La ville n'a pas été choisie au hasard. L'année dernière, une cinquantaine de jeunes de Trappes sont partis en Syrie. Mais en ce vendredi 15 avril, c'est une représentation théâtrale qui est donnée dans la salle de spectacle "La Merise". Deux cents lycéens sont venus assister à la pièce "Djihad" de l'auteur Ismaël Saidi, originaire de Shaarbeek-Molenbeek en Belgique, une commune de Bruxelles dont sont originaires de nombreux terroristes, dont Salah Abdeslam.
Comment est née la pièce ? "Djihad" n'est pas le fruit du hasard mais d'un événement bien précis. Ismaël Saidi travaille chez lui en ce jour d'août 2014, la télévision allumée en fond. La présidente du FN Marine Le Pen est interrogée sur ces jeunes qui partent faire le djihad en Syrie. "Elle a dit que ça lui ne posait pas de problèmes tant qu'ils ne revenaient pas", raconte l'auteur à Slate. "J'ai trouvé que c'était excessif, dur du point de vue d'un être humain et d'une femme politique". Il se décide alors à écrire sur le sujet, "écrire sous forme d'humour pour parler de ce problème".
Que raconte la pièce ? Jouer sur le tragi-comique, c'est le parti de la pièce qui met en scène trois jeunes apprentis au djihad belge qui veulent partir en Syrie. Ben, Reda et Ismael, qui n'ont jamais lu le Coran, se retrouvent les armes à la main, prêts à exécuter Michel, un arabe chrétien syrien. Mais l'épopée est plutôt celle de pieds-nickelés, et les gags s'enchaînent pour le plus grand plaisir des lycéens.
Une pièce qui "libère la parole des jeunes". Mais tout n'a pas été si simple.Avec un sujet pareil, Ismaël Saidi s'est heurté au refus de nombreux théâtres. La STIB, l'équivalent de la RATP à Paris, lui a même demandé de changer le nom de sa pièce. Trop dangereux. Mais lui persiste et finit par obtenir quelques dates à l'Espace Pôle Nord à Bruxelles. La pièce rencontre un vif succès et va bénéficier d'un coup de pouce de deux responsables politiques, Joëlle Milquet, ministre de l'Education de la Fédération Wallonie-Bruxelles et Fadila Laanan, alors secrétaire d'Etat chargée de la Culture à la région de Bruxelles-Capitale.

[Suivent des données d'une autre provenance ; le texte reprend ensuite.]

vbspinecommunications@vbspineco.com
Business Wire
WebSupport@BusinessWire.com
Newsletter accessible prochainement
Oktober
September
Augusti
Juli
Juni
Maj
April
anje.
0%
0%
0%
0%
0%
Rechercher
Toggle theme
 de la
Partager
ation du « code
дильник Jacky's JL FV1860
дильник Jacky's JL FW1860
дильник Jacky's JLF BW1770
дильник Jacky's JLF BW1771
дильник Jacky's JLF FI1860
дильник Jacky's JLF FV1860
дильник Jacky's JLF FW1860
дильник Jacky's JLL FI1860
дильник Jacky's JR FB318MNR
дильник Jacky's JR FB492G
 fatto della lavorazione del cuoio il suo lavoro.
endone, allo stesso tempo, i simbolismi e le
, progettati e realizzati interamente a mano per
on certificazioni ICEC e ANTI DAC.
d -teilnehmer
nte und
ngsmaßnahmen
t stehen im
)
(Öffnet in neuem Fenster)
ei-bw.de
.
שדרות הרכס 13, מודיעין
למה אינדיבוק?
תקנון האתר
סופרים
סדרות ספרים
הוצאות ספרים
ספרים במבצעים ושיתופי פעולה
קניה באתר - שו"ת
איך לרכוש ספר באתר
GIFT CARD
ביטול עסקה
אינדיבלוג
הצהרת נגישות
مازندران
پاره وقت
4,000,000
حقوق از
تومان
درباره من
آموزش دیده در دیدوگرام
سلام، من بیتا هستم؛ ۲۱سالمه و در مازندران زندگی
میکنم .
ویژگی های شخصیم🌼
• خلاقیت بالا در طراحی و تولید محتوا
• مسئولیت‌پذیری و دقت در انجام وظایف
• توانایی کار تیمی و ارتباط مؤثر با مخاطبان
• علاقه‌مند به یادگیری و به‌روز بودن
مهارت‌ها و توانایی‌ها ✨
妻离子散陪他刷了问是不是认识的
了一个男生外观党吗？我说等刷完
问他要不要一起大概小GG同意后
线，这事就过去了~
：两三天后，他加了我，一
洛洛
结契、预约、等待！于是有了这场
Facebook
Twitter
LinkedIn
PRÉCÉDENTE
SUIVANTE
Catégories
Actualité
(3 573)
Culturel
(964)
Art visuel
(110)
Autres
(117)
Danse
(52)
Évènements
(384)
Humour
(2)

Cette dernière se souvient très bien lorsqu'Ismaël Saidi avait évoqué au détour d'un café le projet avec elle. "Lorsqu'il m'a révélé le nom de la pièce, j'ai éclaté de rire et je lui ait dit : 'tu es fou?", raconte-t-elle à Europe 1. "Mais je lui ai promis que je l'aiderai car je connais ses qualités", poursuit-elle. Fadila Laanan va voir la pièce et c'est un coup de cœur : "je me suis rendue compte que c'était une pièce différente des autres, elle libère la parole de ces jeunes qui se demandent s'il est opportun de partir. C'était quelques chose de fulgurant, il y avait une vraie force pédagogique". La ministre décide de donner à la pièce un label d'utilité public pour "diffuser en priorité le spectacle dans les écoles, les associations…". Résultat : des dizaines de milliers de jeunes ont vu la pièce.
"Faire le djihad, ça ne sert à rien". Après chaque représentation, un débat est donné. Les élèves de Trappes ont ainsi échangé avec le metteur en scène mais aussi un islamologue originaire de Trappes. Ce dernier a martelé que l'essentiel, c'était de se poser des questions. Et le message semble être passé. "C'est des choses que je savais mais ça confirme un petit peu plus'", confie l'un des jeunes au micro d'Europe 1. "Faire le djihad, pour moi, franchement ça ne sert à rien", ajoute-t-il.